BEGIN Recorded data

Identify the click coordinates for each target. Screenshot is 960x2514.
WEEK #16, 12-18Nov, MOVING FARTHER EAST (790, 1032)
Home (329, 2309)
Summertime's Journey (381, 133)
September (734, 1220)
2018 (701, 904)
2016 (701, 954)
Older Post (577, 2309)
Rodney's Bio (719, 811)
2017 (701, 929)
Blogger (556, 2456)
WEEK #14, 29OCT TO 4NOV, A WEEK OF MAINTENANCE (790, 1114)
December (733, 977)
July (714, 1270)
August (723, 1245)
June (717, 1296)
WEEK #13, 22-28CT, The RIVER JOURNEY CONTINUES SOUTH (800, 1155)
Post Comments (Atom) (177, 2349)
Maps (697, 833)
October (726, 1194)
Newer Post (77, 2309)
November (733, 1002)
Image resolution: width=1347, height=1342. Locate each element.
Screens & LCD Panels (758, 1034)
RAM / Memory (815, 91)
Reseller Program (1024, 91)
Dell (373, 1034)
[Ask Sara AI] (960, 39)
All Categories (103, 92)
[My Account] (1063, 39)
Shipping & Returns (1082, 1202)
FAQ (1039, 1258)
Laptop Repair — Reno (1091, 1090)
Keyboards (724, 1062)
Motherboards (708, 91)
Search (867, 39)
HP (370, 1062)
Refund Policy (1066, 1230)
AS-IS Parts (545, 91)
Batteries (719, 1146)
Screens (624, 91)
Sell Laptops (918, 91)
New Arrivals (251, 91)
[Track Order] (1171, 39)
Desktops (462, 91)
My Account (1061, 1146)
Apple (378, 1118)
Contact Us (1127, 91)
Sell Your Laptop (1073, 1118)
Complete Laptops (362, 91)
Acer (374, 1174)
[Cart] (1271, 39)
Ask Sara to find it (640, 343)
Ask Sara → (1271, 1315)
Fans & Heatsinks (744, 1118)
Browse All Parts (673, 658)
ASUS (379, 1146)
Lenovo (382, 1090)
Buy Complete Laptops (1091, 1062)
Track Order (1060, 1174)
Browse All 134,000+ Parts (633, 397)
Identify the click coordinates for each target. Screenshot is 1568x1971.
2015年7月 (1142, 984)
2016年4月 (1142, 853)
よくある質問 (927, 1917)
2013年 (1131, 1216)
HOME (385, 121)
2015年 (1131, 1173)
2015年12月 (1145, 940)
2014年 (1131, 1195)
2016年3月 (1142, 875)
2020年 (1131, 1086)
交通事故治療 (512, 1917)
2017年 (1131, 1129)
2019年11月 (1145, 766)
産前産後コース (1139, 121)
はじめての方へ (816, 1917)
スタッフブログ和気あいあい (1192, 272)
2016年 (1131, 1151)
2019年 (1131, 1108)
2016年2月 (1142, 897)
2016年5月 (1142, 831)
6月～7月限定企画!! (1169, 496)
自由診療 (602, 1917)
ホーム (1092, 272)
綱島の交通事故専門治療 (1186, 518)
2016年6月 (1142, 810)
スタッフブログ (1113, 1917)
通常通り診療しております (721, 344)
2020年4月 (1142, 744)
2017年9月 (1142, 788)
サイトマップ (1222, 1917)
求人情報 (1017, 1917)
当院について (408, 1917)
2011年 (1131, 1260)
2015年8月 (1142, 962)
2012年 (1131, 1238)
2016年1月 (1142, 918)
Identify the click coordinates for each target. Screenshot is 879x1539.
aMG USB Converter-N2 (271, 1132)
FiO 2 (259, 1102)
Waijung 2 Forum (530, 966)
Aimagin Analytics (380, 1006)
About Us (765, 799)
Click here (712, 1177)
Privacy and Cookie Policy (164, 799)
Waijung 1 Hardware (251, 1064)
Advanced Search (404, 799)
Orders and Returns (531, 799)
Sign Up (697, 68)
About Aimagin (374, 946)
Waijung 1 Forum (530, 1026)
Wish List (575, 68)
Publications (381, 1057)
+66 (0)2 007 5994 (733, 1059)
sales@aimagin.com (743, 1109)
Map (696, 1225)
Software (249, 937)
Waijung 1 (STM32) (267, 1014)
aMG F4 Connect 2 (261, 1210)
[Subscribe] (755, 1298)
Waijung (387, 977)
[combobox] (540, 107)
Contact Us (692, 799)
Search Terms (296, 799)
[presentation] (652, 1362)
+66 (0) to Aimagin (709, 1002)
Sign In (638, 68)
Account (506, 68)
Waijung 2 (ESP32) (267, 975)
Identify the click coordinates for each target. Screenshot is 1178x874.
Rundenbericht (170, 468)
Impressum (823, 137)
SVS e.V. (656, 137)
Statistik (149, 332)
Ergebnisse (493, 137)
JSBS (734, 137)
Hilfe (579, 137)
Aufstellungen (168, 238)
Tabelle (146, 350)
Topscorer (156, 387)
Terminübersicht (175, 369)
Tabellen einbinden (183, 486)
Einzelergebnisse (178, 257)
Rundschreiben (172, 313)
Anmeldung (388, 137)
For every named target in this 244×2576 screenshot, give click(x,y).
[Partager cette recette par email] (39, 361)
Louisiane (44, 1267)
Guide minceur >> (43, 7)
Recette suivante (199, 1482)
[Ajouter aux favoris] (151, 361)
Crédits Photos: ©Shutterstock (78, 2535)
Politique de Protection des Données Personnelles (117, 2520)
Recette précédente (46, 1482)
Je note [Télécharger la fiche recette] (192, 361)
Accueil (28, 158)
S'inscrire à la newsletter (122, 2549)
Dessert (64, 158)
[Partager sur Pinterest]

END Recorded data

Task goal.
Lines from the start of the records through the one containing "WEEK #14, 29OCT" are what should be retyped, exactly and in full, both ends included.

Answer below.
Identify the click coordinates for each target. Screenshot is 960x2514.
WEEK #16, 12-18Nov, MOVING FARTHER EAST (790, 1032)
Home (329, 2309)
Summertime's Journey (381, 133)
September (734, 1220)
2018 (701, 904)
2016 (701, 954)
Older Post (577, 2309)
Rodney's Bio (719, 811)
2017 (701, 929)
Blogger (556, 2456)
WEEK #14, 29OCT TO 4NOV, A WEEK OF MAINTENANCE (790, 1114)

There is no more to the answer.